The importance of writing for yourself.

 

 

 

I did not have a public blog until after I was done with treatment and had already written the entire manuscript for my book.  I have a lot of grim and foul thoughts about cancer and its impact on my life.  These thoughts are not on this blog.  They are in 12 spiral bound notebooks in a big storage box in my closet.  And I intend for them to stay there.

When I was going through treatment I never thought about journaling as a task.  The word alone conjures images of haggard ladies sitting around a  new age bookstore with purple notepads on their laps scribbling experiences that I’d rather not know about.  So, no, I did not journal.  I just spewed thoughts on the page at all times of day or night.  My notebooks did not contain full sentences, fleshed out ideas, nor a sense of composition.

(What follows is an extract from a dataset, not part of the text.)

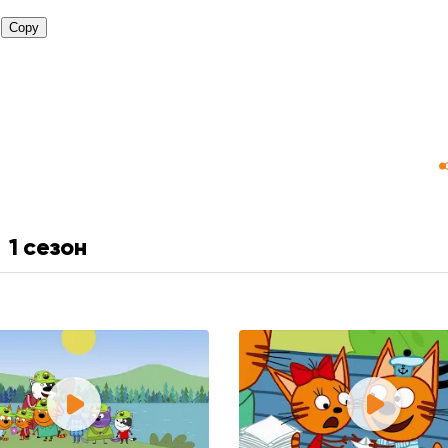
1 сезон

Most of my handwriting was illegible.  I was just trying to survive and my instinct was to put words on the page.

I love being a blogger and an author and using the screen and page to share ideas, resources, personal experiences, and coping tricks and tips with other young adult cancer patients.  But the best advice I have for any cancer patient wanting to write is to have a separate writing space where you don’t have to think logically, where no audience is present, and you can let the shit hit the fan in whatever way it wants to.  In a culture where the need to share via twitter and facebook is often a compulsion, it is quite peaceful writing for nobody but yourself.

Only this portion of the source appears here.